Indonesia sebagai salah satu negara pengutang terbesar, masalah utang, baik peranannya dalam pembangunan, implikasi dan kemauan melakukan pembayaran bunga dan cicilan utang merupakan hal yang perlu dikaji lebih lanjut. Dengan mengamati ketahanan ekonomi Indonesia saat ini, sangat sulit mengatakan bahwa ketergantungan Indonesia terhadap utang luar negeri akan berkurang untuk setidak-tidaknya sepuluh tahun ke depan. Hal ini disebabkan karena masalah utang luar negeri yang dihadapi Indonesia telah mencapai tahap yang demikian kompleks sehinga sulit untuk diupayakan pemecahan dalam waktu yang defenitif.

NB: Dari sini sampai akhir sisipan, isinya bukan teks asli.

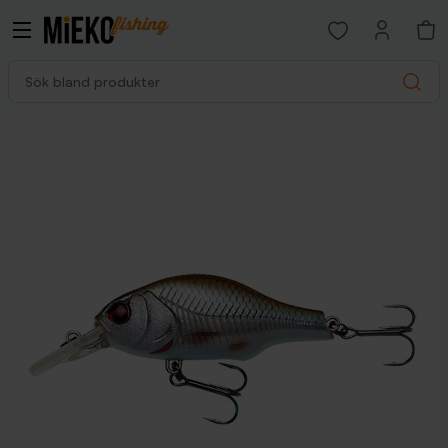
Open favorites p
Sök bland produkter
Search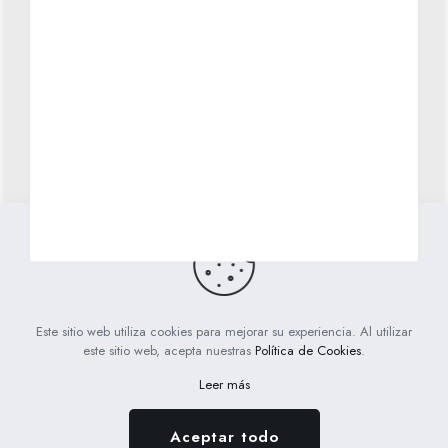
Política de Privacidad
Envíos y condiciones generales
Cómo comprar
Cómo financiar tu compra
Contacta con nosotros
Novedades
Este sitio web utiliza cookies para mejorar su experiencia. Al utilizar
PinPonBebés
Todos los derechos reservados. Diseño web
este sitio web, acepta nuestras
Política de Cookies
.
realizado con mucho mimo
por
Bit Works
Leer más
Aceptar todo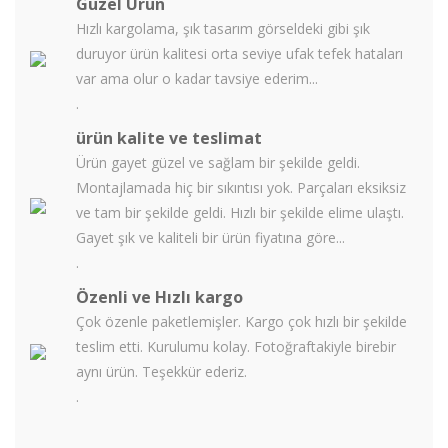
Güzel Ürün
Hızlı kargolama, şık tasarım görseldeki gibi şık
duruyor ürün kalitesi orta seviye ufak tefek hataları
var ama olur o kadar tavsiye ederim...
.
ürün kalite ve teslimat
Ürün gayet güzel ve sağlam bir şekilde geldi.
Montajlamada hiç bir sıkıntısı yok. Parçaları eksiksiz
ve tam bir şekilde geldi. Hızlı bir şekilde elime ulaştı.
Gayet şık ve kaliteli bir ürün fiyatına göre...
.
Özenli ve Hızlı kargo
Çok özenle paketlemişler. Kargo çok hızlı bir şekilde
teslim etti. Kurulumu kolay. Fotoğraftakiyle birebir
aynı ürün. Teşekkür ederiz.
.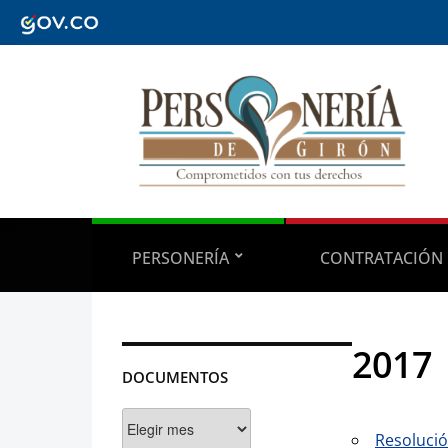
PERSONERÍA
CONTRATACIÓN
2017
DOCUMENTOS
Documentos
Resolució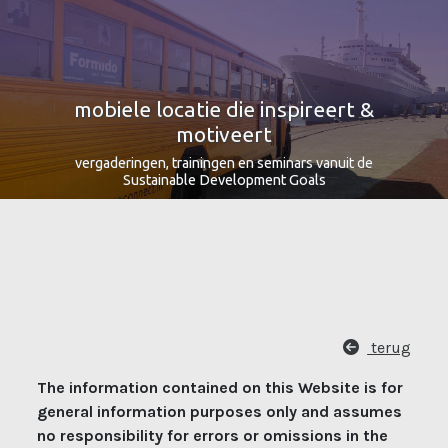
mobiele locatie die inspireert &
motiveert
vergaderingen, trainingen en seminars vanuit de
Sustainable Development Goals
terug
The information contained on this Website is for
general information purposes only and assumes
no responsibility for errors or omissions in the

Periode 1997 sampai 2001 misalnya, rasio pembayaran utang ( debt service ratio ) Indonesia sudah mencapai angka di atas 40 persen. Karena itu cara-cara konvensional, yaitu

“gali lubang tutup lubang “ dalam mengatasi masalah utang luar negeri seperti yang selama ini dilakukan oleh pemerintah hanya akan memperburk dan memperpanjang krisis ini. Sebenarnya, penjadwalan kembali utang ( debt rescheduling) lewat moratorium pun hanya akan menunda proses kebangkrutan dan bukan solusi jangka menengah apalagi jangka panjang atas masalah pembiayaan ekonomi Indonesia.

Tabel 4.4 Beban Utang Luar Negeri Indonesia ( % )

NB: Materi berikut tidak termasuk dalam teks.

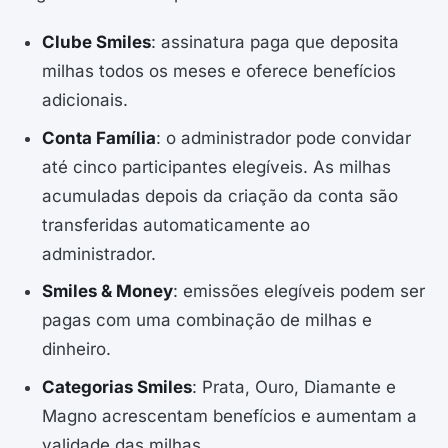
Clube Smiles
: assinatura paga que deposita
milhas todos os meses e oferece benefícios
adicionais.
Conta Família
: o administrador pode convidar
até cinco participantes elegíveis. As milhas
acumuladas depois da criação da conta são
transferidas automaticamente ao
administrador.
Smiles & Money
: emissões elegíveis podem ser
pagas com uma combinação de milhas e
dinheiro.
Categorias Smiles
: Prata, Ouro, Diamante e
Magno acrescentam benefícios e aumentam a
validade das milhas.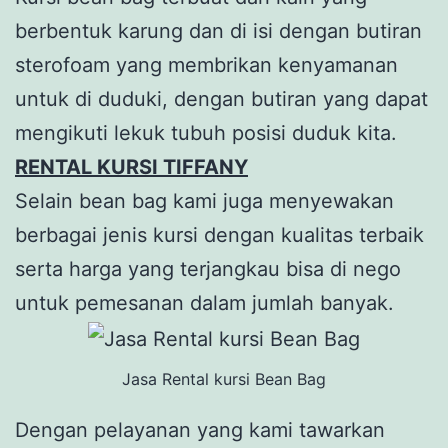
berbentuk karung dan di isi dengan butiran
sterofoam yang membrikan kenyamanan
untuk di duduki, dengan butiran yang dapat
mengikuti lekuk tubuh posisi duduk kita.
RENTAL KURSI TIFFANY
Selain bean bag kami juga menyewakan
berbagai jenis kursi dengan kualitas terbaik
serta harga yang terjangkau bisa di nego
untuk pemesanan dalam jumlah banyak.
Jasa Rental kursi Bean Bag
Dengan pelayanan yang kami tawarkan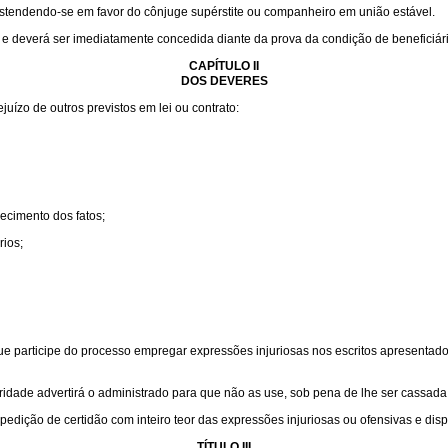
estendendo-se em favor do cônjuge supérstite ou companheiro em união estável.
e e deverá ser imediatamente concedida diante da prova da condição de beneficiári
CAPÍTULO II
DOS DEVERES
uízo de outros previstos em lei ou contrato:
recimento dos fatos;
rios;
e participe do processo empregar expressões injuriosas nos escritos apresentados
ridade advertirá o administrado para que não as use, sob pena de lhe ser cassada
edição de certidão com inteiro teor das expressões injuriosas ou ofensivas e dispo
TÍTULO III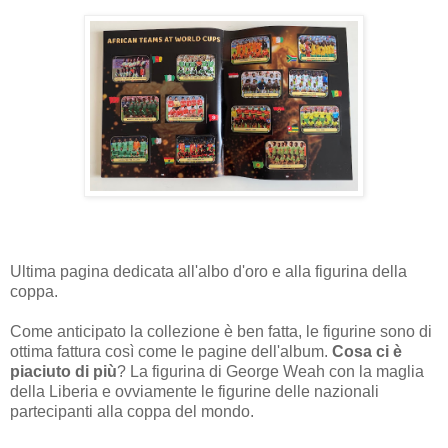
Ultima pagina dedicata all'albo d'oro e alla figurina della
coppa.
Come anticipato la collezione è ben fatta, le figurine sono di
ottima fattura così come le pagine dell'album.
Cosa ci è
piaciuto di più
? La figurina di George Weah con la maglia
della Liberia e ovviamente le figurine delle nazionali
partecipanti alla coppa del mondo.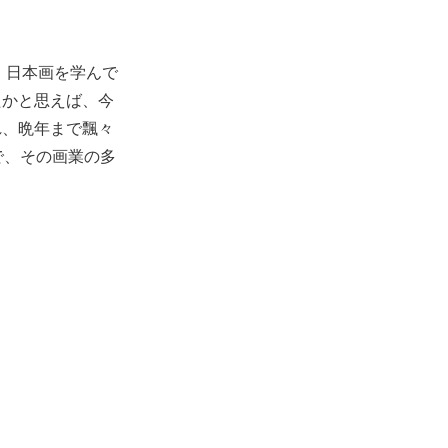
、日本画を学んで
たかと思えば、今
れ、晩年まで飄々
で、その画業の多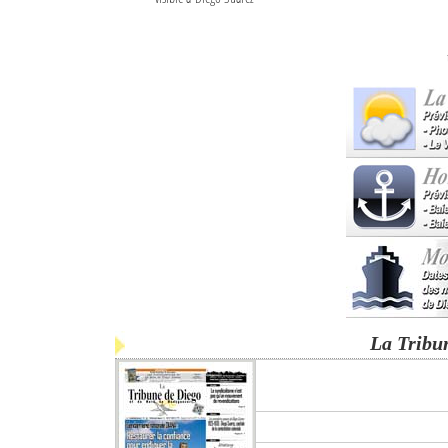
La Tribu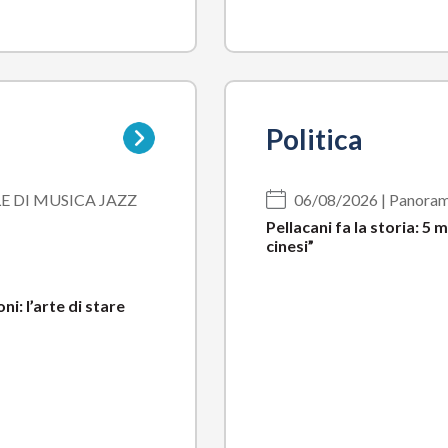
Vai
Politica
alla
pagina
della
LE DI MUSICA JAZZ
06/08/2026 | Panora
sottocategoria
Pellacani fa la storia: 5
cinesi”
i: l’arte di stare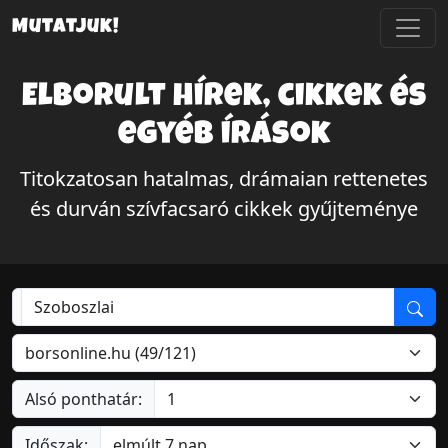
Mutatjuk!
Elborult hírek, cikkek és
egyéb írások
Titokzatosan hatalmas, drámaian rettenetes
és durván szívfacsaró cikkek gyűjteménye
Alsó ponthatár:
Időszak:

Indikator 1997 1998 1999 2000 2001 2002 2003

DSR 44.5 57.9 56.8 44.8 41.4 33.1 33.8

Posisi utang Luar

Negeri/PDB 62.2 146.3 103.3 84.3 87.1 71.6 67.2 Sumber : Bank Indonesia, Laporan tahunan Bank Indonesia, berbagai penerbitan

Nisbah DSR, nisbah total utang terhadap ekspor dan total utang terhadap PDB pada tahun 2000 menunjukkan angka yang relative membaik dari tahun sebelumnya, yakni 103,3 persen di tahun 1999 menjadi 84,3 persen di tahun 2000. Namun demikian angkanya masih relative tinggi dan cukup berbahaya, karena telah jauh melebihi angka 10% - 20%. Angka nisbah tersebut mencerminkan letergantungan perekonomian Indonesia yang tinggi terhadap utang luar negeri.

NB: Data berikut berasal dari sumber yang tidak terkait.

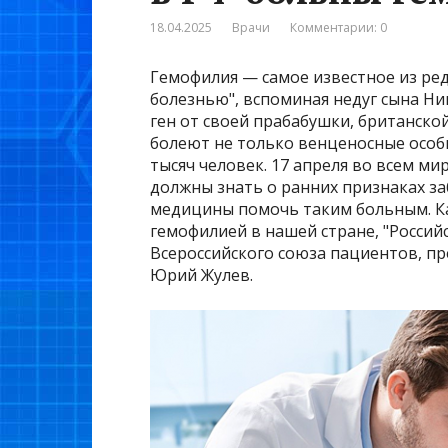
18.04.2025
Врачи
Комментарии: 0
Гемофилия — самое известное из ред
болезнью", вспоминая недуг сына Ни
ген от своей прабабушки, британско
болеют не только венценосные особы
тысяч человек. 17 апреля во всем м
должны знать о ранних признаках з
медицины помочь таким больным. К
гемофилией в нашей стране, "Российс
Всероссийского союза пациентов, п
Юрий Жулев.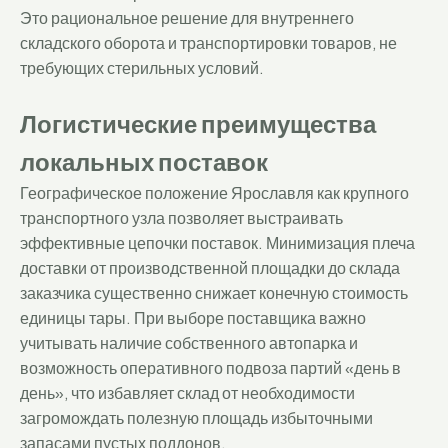
Это рациональное решение для внутреннего
складского оборота и транспортировки товаров, не
требующих стерильных условий.
Логистические преимущества
локальных поставок
Географическое положение Ярославля как крупного
транспортного узла позволяет выстраивать
эффективные цепочки поставок. Минимизация плеча
доставки от производственной площадки до склада
заказчика существенно снижает конечную стоимость
единицы тары. При выборе поставщика важно
учитывать наличие собственного автопарка и
возможность оперативного подвоза партий «день в
день», что избавляет склад от необходимости
загромождать полезную площадь избыточными
запасами пустых поддонов.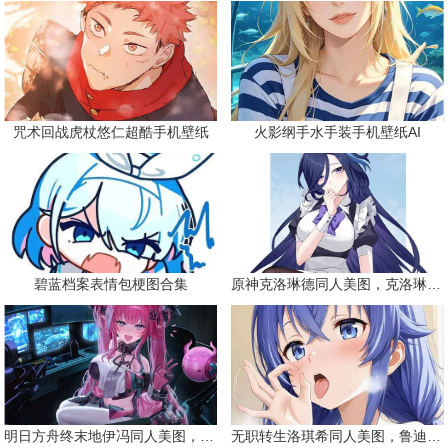
咒术回战虎杖悠仁超酷手机壁纸
火影纲手水手装手机壁纸AI
碧蓝档案表情包梗图合集
原神克洛琳德同人美图，克洛琳德战败会怎样
明日方舟终末地伊冯同人美图，粉毛恶魔伊冯
无职转生洛琪希同人美图，鲁迪的二老婆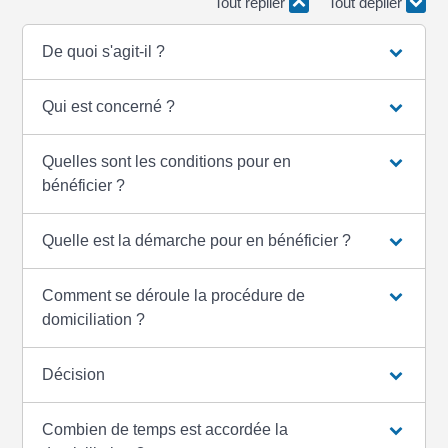
Tout replier
Tout déplier
De quoi s'agit-il ?
Qui est concerné ?
Quelles sont les conditions pour en
bénéficier ?
Quelle est la démarche pour en bénéficier ?
Comment se déroule la procédure de
domiciliation ?
Décision
Combien de temps est accordée la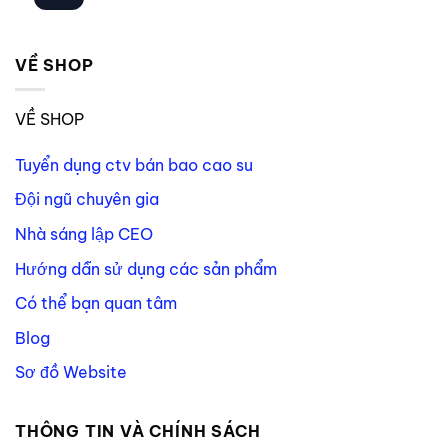
VỀ SHOP
VỀ SHOP
Tuyển dụng ctv bán bao cao su
Đội ngũ chuyên gia
Nhà sáng lập CEO
Hướng dẫn sử dụng các sản phẩm
Có thể bạn quan tâm
Blog
Sơ đồ Website
THÔNG TIN VÀ CHÍNH SÁCH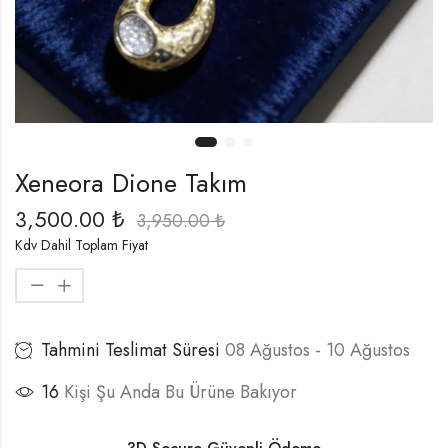
Xeneora Dione Takım
3,500.00
₺
3,950.00
₺
Kdv Dahil Toplam Fiyat
Tahmini Teslimat Süresi
08 Ağustos - 10 Ağustos
16
Kişi Şu Anda Bu Ürüne Bakıyor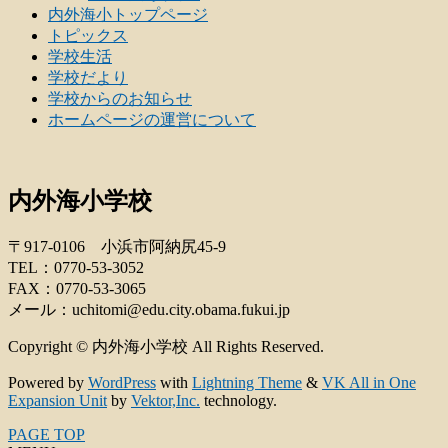
内外海小トップページ
トピックス
学校生活
学校だより
学校からのお知らせ
ホームページの運営について
内外海小学校
〒917-0106 小浜市阿納尻45-9
TEL：0770-53-3052
FAX：0770-53-3065
メール：uchitomi
edu.city.obama.fukui.jp
Copyright © 内外海小学校 All Rights Reserved.
Powered by
WordPress
with
Lightning Theme
&
VK All in One
Expansion Unit
by
Vektor,Inc.
technology.
PAGE TOP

Ratio utang terhadap PDB dapat dilihat sebagai criteria untuk mengecek kesehatan keuangan suatu negara, dimana rasio di atas 50 persen menunjukkan bahwa pinjaman luar negeri Indonesia sudah membebani lebih dari 50 persen pendapatan nasional. Beberapa penelitian bahkan menyatakan, kontribusi utang terhadap pertumbuhan ekonomi akan menjadi negatif apabila ratio utang terhadap PDB telah melampaui 50 persen. Oleh karena itu tidak mengherankan apabila negara-negara sedang berkembang banyak yang member standar rasio utang terhadap PDB di atas 60 persen sebagai lampu kuning. Pemerintah Indonesia juga

memiliki motivasi dan komitmen yang kuat untuk membawa rasio utang terhadap PDB di bawah 50 persen di taun 2006, mengingat institusi-institusi Indonesia sebagai negara berkembang belum kuat negara maju.

Jumlah utang luar negeri Indonesia yang besar pada akhirnya harus dibandingkan dengan asst-asset kekayaan yang ada di Indonesia. Selain asset BUMN, pemerintah masih memiliki kekayaan yang sangat besar dalam bentuk sumber daya alam yang belum di eksploitasi dengan baik. Dalam hal ini ketergantungan neraca pembayaran maupun APBN pada hasil sumber daya alam masih sangat tinggi sehingga seharusnya dapat mengurangi beban utang luar negeri Indonesia yang masih sangat besar.